BEGIN The data

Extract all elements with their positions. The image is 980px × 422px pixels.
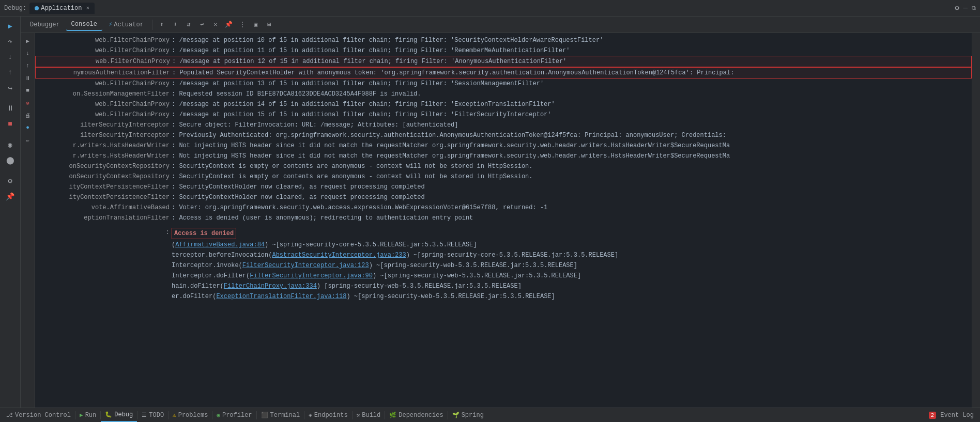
stack-line-1: (AffirmativeBased.java:84) ~[spring-secu… — [35, 240, 972, 250]
stack-link-1[interactable]: AffirmativeBased.java:84 — [175, 240, 265, 249]
sidebar-stop-icon[interactable]: ■ — [2, 117, 19, 131]
toolbar-separator-1 — [152, 20, 152, 30]
side-btn-5[interactable]: ■ — [22, 85, 34, 96]
log-msg: : Not injecting HSTS header since it did… — [172, 141, 730, 150]
tab-console[interactable]: Console — [66, 19, 102, 31]
todo-icon: ☰ — [142, 412, 147, 418]
stack-link-2[interactable]: AbstractSecurityInterceptor.java:233 — [272, 251, 406, 260]
sidebar-step-into-icon[interactable]: ↓ — [2, 50, 19, 64]
toolbar-btn-pin[interactable]: 📌 — [223, 19, 235, 31]
status-run[interactable]: ▶ Run — [75, 408, 100, 422]
sidebar-pin-icon[interactable]: 📌 — [2, 189, 19, 204]
side-btn-6[interactable]: ⊗ — [22, 97, 34, 108]
side-btn-2[interactable]: ↓ — [22, 48, 34, 59]
spring-label: Spring — [462, 412, 484, 419]
stack-line-6: er.doFilter(ExceptionTranslationFilter.j… — [35, 291, 972, 302]
status-todo[interactable]: ☰ TODO — [137, 408, 168, 422]
log-line: ityContextPersistenceFilter : SecurityCo… — [35, 182, 972, 192]
status-terminal[interactable]: ⬛ Terminal — [257, 408, 304, 422]
status-problems[interactable]: ⚠ Problems — [169, 408, 212, 422]
status-version-control[interactable]: ⎇ Version Control — [2, 408, 75, 422]
status-right: 2 Event Log — [925, 412, 978, 419]
log-line: web.FilterChainProxy : /message at posit… — [35, 110, 972, 120]
toolbar-btn-down[interactable]: ⬇ — [169, 19, 181, 31]
status-debug[interactable]: 🐛 Debug — [101, 408, 137, 422]
sidebar-resume-icon[interactable]: ▶ — [2, 19, 19, 33]
terminal-label: Terminal — [270, 412, 300, 419]
log-msg: : /message at position 10 of 15 in addit… — [172, 36, 603, 45]
stack-text-2b: ) ~[spring-security-core-5.3.5.RELEASE.j… — [406, 251, 618, 260]
side-btn-4[interactable]: ⏸ — [22, 72, 34, 84]
app-tab[interactable]: Application × — [29, 3, 95, 14]
stack-text-4a: Interceptor.doFilter( — [172, 271, 250, 280]
error-prefix: : — [37, 228, 172, 237]
build-icon: ⚒ — [357, 412, 360, 418]
debug-label: Debug: — [4, 5, 26, 12]
toolbar-btn-clear[interactable]: ✕ — [209, 19, 222, 31]
tab-actuator[interactable]: ⚡ Actuator — [103, 19, 149, 30]
event-log-label: Event Log — [940, 412, 974, 419]
status-bar: ⎇ Version Control ▶ Run 🐛 Debug ☰ TODO ⚠… — [0, 408, 980, 422]
log-msg: : Populated SecurityContextHolder with a… — [172, 68, 734, 77]
log-content[interactable]: web.FilterChainProxy : /message at posit… — [35, 33, 972, 408]
main-layout: ▶ ↷ ↓ ↑ ↪ ⏸ ■ ◉ ⬤ ⚙ 📌 Debugger Console ⚡… — [0, 17, 980, 408]
stack-link-3[interactable]: FilterSecurityInterceptor.java:123 — [242, 261, 369, 270]
toolbar-btn-layout[interactable]: ⊞ — [263, 19, 275, 31]
title-left: Debug: Application × — [4, 3, 95, 14]
status-event-log[interactable]: 2 Event Log — [925, 412, 978, 419]
log-line: r.writers.HstsHeaderWriter : Not injecti… — [35, 140, 972, 151]
log-msg: : Previously Authenticated: org.springfr… — [172, 131, 726, 140]
event-log-badge: 2 — [929, 412, 937, 419]
toolbar-btn-settings[interactable]: ⋮ — [236, 19, 249, 31]
panels-icon[interactable]: ⧉ — [972, 5, 976, 11]
title-bar: Debug: Application × ⚙ ─ ⧉ — [0, 0, 980, 17]
toolbar-btn-filter[interactable]: ⇵ — [182, 19, 195, 31]
log-class: onSecurityContextRepository — [37, 162, 172, 171]
log-class: vote.AffirmativeBased — [37, 203, 172, 212]
run-icon: ▶ — [80, 412, 83, 418]
side-btn-7[interactable]: 🖨 — [22, 110, 34, 121]
log-line: r.writers.HstsHeaderWriter : Not injecti… — [35, 151, 972, 161]
log-line: ityContextPersistenceFilter : SecurityCo… — [35, 192, 972, 202]
sidebar-run-to-cursor-icon[interactable]: ↪ — [2, 81, 19, 95]
stack-text-2a: terceptor.beforeInvocation( — [172, 251, 272, 260]
tab-debugger[interactable]: Debugger — [25, 19, 65, 30]
status-profiler[interactable]: ◉ Profiler — [212, 408, 256, 422]
side-btn-1[interactable]: ▶ — [22, 35, 34, 46]
sidebar-breakpoints-icon[interactable]: ⬤ — [2, 153, 19, 167]
log-class: ilterSecurityInterceptor — [37, 120, 172, 130]
tab-dot — [35, 6, 39, 10]
settings-icon[interactable]: ⚙ — [955, 4, 959, 12]
log-msg: : SecurityContextHolder now cleared, as … — [172, 193, 425, 202]
close-icon[interactable]: × — [86, 5, 89, 11]
status-endpoints[interactable]: ◈ Endpoints — [304, 408, 351, 422]
minimize-icon[interactable]: ─ — [963, 4, 968, 12]
sidebar-step-out-icon[interactable]: ↑ — [2, 65, 19, 80]
side-btn-8[interactable]: ● — [22, 122, 34, 133]
toolbar-btn-frame[interactable]: ▣ — [250, 19, 262, 31]
toolbar-btn-wrap[interactable]: ↩ — [196, 19, 208, 31]
stack-link-6[interactable]: ExceptionTranslationFilter.java:118 — [216, 292, 346, 301]
sidebar-step-over-icon[interactable]: ↷ — [2, 34, 19, 49]
status-dependencies[interactable]: 🌿 Dependencies — [385, 408, 447, 422]
stack-link-5[interactable]: FilterChainProxy.java:334 — [224, 282, 317, 291]
run-label: Run — [85, 412, 97, 419]
sidebar-view-icon[interactable]: ◉ — [2, 137, 19, 152]
stack-text-3a: Interceptor.invoke( — [172, 261, 242, 270]
todo-label: TODO — [149, 412, 164, 419]
debug-panel: Debugger Console ⚡ Actuator ⬆ ⬇ ⇵ ↩ ✕ 📌 … — [21, 17, 980, 408]
debug-status-label: Debug — [114, 411, 133, 418]
sidebar-pause-icon[interactable]: ⏸ — [2, 101, 19, 116]
log-msg: : /message at position 15 of 15 in addit… — [172, 110, 552, 119]
content-area: ▶ ↓ ↑ ⏸ ■ ⊗ 🖨 ● ✏ web.FilterChainProxy :… — [21, 33, 980, 408]
side-btn-9[interactable]: ✏ — [22, 134, 34, 146]
status-build[interactable]: ⚒ Build — [353, 408, 385, 422]
log-class: web.FilterChainProxy — [37, 100, 172, 109]
side-btn-3[interactable]: ↑ — [22, 60, 34, 71]
sidebar-settings-icon[interactable]: ⚙ — [2, 174, 19, 188]
toolbar-btn-up[interactable]: ⬆ — [156, 19, 168, 31]
profiler-icon: ◉ — [217, 412, 220, 418]
stack-link-4[interactable]: FilterSecurityInterceptor.java:90 — [250, 271, 373, 280]
log-line-highlighted-12: web.FilterChainProxy : /message at posit… — [35, 56, 972, 67]
status-spring[interactable]: 🌱 Spring — [448, 408, 488, 422]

END The data

_Required action_: What is needed is an exact copy of the data, with the pictures removed.

_Response_:
Extract all elements with their positions. The image is 980px × 422px pixels.
stack-line-1: (AffirmativeBased.java:84) ~[spring-secu… — [35, 240, 972, 250]
stack-link-1[interactable]: AffirmativeBased.java:84 — [175, 240, 265, 249]
sidebar-stop-icon[interactable]: ■ — [2, 117, 19, 131]
toolbar-separator-1 — [152, 20, 152, 30]
side-btn-5[interactable]: ■ — [22, 85, 34, 96]
log-msg: : Not injecting HSTS header since it did… — [172, 141, 730, 150]
tab-console[interactable]: Console — [66, 19, 102, 31]
todo-icon: ☰ — [142, 412, 147, 418]
stack-link-2[interactable]: AbstractSecurityInterceptor.java:233 — [272, 251, 406, 260]
sidebar-step-into-icon[interactable]: ↓ — [2, 50, 19, 64]
toolbar-btn-pin[interactable]: 📌 — [223, 19, 235, 31]
status-run[interactable]: ▶ Run — [75, 408, 100, 422]
sidebar-pin-icon[interactable]: 📌 — [2, 189, 19, 204]
side-btn-6[interactable]: ⊗ — [22, 97, 34, 108]
side-btn-2[interactable]: ↓ — [22, 48, 34, 59]
spring-label: Spring — [462, 412, 484, 419]
stack-line-6: er.doFilter(ExceptionTranslationFilter.j… — [35, 291, 972, 302]
status-todo[interactable]: ☰ TODO — [137, 408, 168, 422]
log-line: ityContextPersistenceFilter : SecurityCo… — [35, 182, 972, 192]
status-terminal[interactable]: ⬛ Terminal — [257, 408, 304, 422]
status-problems[interactable]: ⚠ Problems — [169, 408, 212, 422]
status-version-control[interactable]: ⎇ Version Control — [2, 408, 75, 422]
status-right: 2 Event Log — [925, 412, 978, 419]
log-line: web.FilterChainProxy : /message at posit… — [35, 110, 972, 120]
toolbar-btn-down[interactable]: ⬇ — [169, 19, 181, 31]
status-debug[interactable]: 🐛 Debug — [101, 408, 137, 422]
sidebar-resume-icon[interactable]: ▶ — [2, 19, 19, 33]
terminal-label: Terminal — [270, 412, 300, 419]
log-msg: : /message at position 10 of 15 in addit… — [172, 36, 603, 45]
stack-text-2b: ) ~[spring-security-core-5.3.5.RELEASE.j… — [406, 251, 618, 260]
side-btn-4[interactable]: ⏸ — [22, 72, 34, 84]
app-tab[interactable]: Application × — [29, 3, 95, 14]
stack-text-4a: Interceptor.doFilter( — [172, 271, 250, 280]
error-prefix: : — [37, 228, 172, 237]
build-icon: ⚒ — [357, 412, 360, 418]
debug-label: Debug: — [4, 5, 26, 12]
toolbar-btn-clear[interactable]: ✕ — [209, 19, 222, 31]
tab-actuator[interactable]: ⚡ Actuator — [103, 19, 149, 30]
event-log-label: Event Log — [940, 412, 974, 419]
status-bar: ⎇ Version Control ▶ Run 🐛 Debug ☰ TODO ⚠… — [0, 408, 980, 422]
log-msg: : Populated SecurityContextHolder with a… — [172, 68, 734, 77]
log-content[interactable]: web.FilterChainProxy : /message at posit… — [35, 33, 972, 408]
main-layout: ▶ ↷ ↓ ↑ ↪ ⏸ ■ ◉ ⬤ ⚙ 📌 Debugger Console ⚡… — [0, 17, 980, 408]
stack-link-3[interactable]: FilterSecurityInterceptor.java:123 — [242, 261, 369, 270]
toolbar-btn-layout[interactable]: ⊞ — [263, 19, 275, 31]
title-left: Debug: Application × — [4, 3, 95, 14]
status-event-log[interactable]: 2 Event Log — [925, 412, 978, 419]
log-line: r.writers.HstsHeaderWriter : Not injecti… — [35, 140, 972, 151]
log-msg: : Previously Authenticated: org.springfr… — [172, 131, 726, 140]
event-log-badge: 2 — [929, 412, 937, 419]
toolbar-btn-settings[interactable]: ⋮ — [236, 19, 249, 31]
panels-icon[interactable]: ⧉ — [972, 5, 976, 11]
title-bar: Debug: Application × ⚙ ─ ⧉ — [0, 0, 980, 17]
toolbar-btn-filter[interactable]: ⇵ — [182, 19, 195, 31]
log-class: onSecurityContextRepository — [37, 162, 172, 171]
log-class: vote.AffirmativeBased — [37, 203, 172, 212]
run-icon: ▶ — [80, 412, 83, 418]
side-btn-7[interactable]: 🖨 — [22, 110, 34, 121]
log-line: r.writers.HstsHeaderWriter : Not injecti… — [35, 151, 972, 161]
log-line: ityContextPersistenceFilter : SecurityCo… — [35, 192, 972, 202]
sidebar-run-to-cursor-icon[interactable]: ↪ — [2, 81, 19, 95]
stack-text-2a: terceptor.beforeInvocation( — [172, 251, 272, 260]
tab-debugger[interactable]: Debugger — [25, 19, 65, 30]
status-profiler[interactable]: ◉ Profiler — [212, 408, 256, 422]
side-btn-1[interactable]: ▶ — [22, 35, 34, 46]
sidebar-breakpoints-icon[interactable]: ⬤ — [2, 153, 19, 167]
log-class: ilterSecurityInterceptor — [37, 120, 172, 130]
tab-dot — [35, 6, 39, 10]
settings-icon[interactable]: ⚙ — [955, 4, 959, 12]
log-msg: : SecurityContextHolder now cleared, as … — [172, 193, 425, 202]
close-icon[interactable]: × — [86, 5, 89, 11]
status-endpoints[interactable]: ◈ Endpoints — [304, 408, 351, 422]
minimize-icon[interactable]: ─ — [963, 4, 968, 12]
sidebar-step-out-icon[interactable]: ↑ — [2, 65, 19, 80]
side-btn-8[interactable]: ● — [22, 122, 34, 133]
toolbar-btn-frame[interactable]: ▣ — [250, 19, 262, 31]
toolbar-btn-wrap[interactable]: ↩ — [196, 19, 208, 31]
stack-link-6[interactable]: ExceptionTranslationFilter.java:118 — [216, 292, 346, 301]
sidebar-step-over-icon[interactable]: ↷ — [2, 34, 19, 49]
status-dependencies[interactable]: 🌿 Dependencies — [385, 408, 447, 422]
stack-link-5[interactable]: FilterChainProxy.java:334 — [224, 282, 317, 291]
run-label: Run — [85, 412, 97, 419]
sidebar-view-icon[interactable]: ◉ — [2, 137, 19, 152]
stack-text-3a: Interceptor.invoke( — [172, 261, 242, 270]
todo-label: TODO — [149, 412, 164, 419]
debug-panel: Debugger Console ⚡ Actuator ⬆ ⬇ ⇵ ↩ ✕ 📌 … — [21, 17, 980, 408]
debug-status-label: Debug — [114, 411, 133, 418]
sidebar-pause-icon[interactable]: ⏸ — [2, 101, 19, 116]
log-msg: : /message at position 15 of 15 in addit… — [172, 110, 552, 119]
content-area: ▶ ↓ ↑ ⏸ ■ ⊗ 🖨 ● ✏ web.FilterChainProxy :… — [21, 33, 980, 408]
side-btn-9[interactable]: ✏ — [22, 134, 34, 146]
status-build[interactable]: ⚒ Build — [353, 408, 385, 422]
log-class: web.FilterChainProxy — [37, 100, 172, 109]
side-btn-3[interactable]: ↑ — [22, 60, 34, 71]
sidebar-settings-icon[interactable]: ⚙ — [2, 174, 19, 188]
toolbar-btn-up[interactable]: ⬆ — [156, 19, 168, 31]
profiler-icon: ◉ — [217, 412, 220, 418]
stack-link-4[interactable]: FilterSecurityInterceptor.java:90 — [250, 271, 373, 280]
log-line-highlighted-12: web.FilterChainProxy : /message at posit… — [35, 56, 972, 67]
status-spring[interactable]: 🌱 Spring — [448, 408, 488, 422]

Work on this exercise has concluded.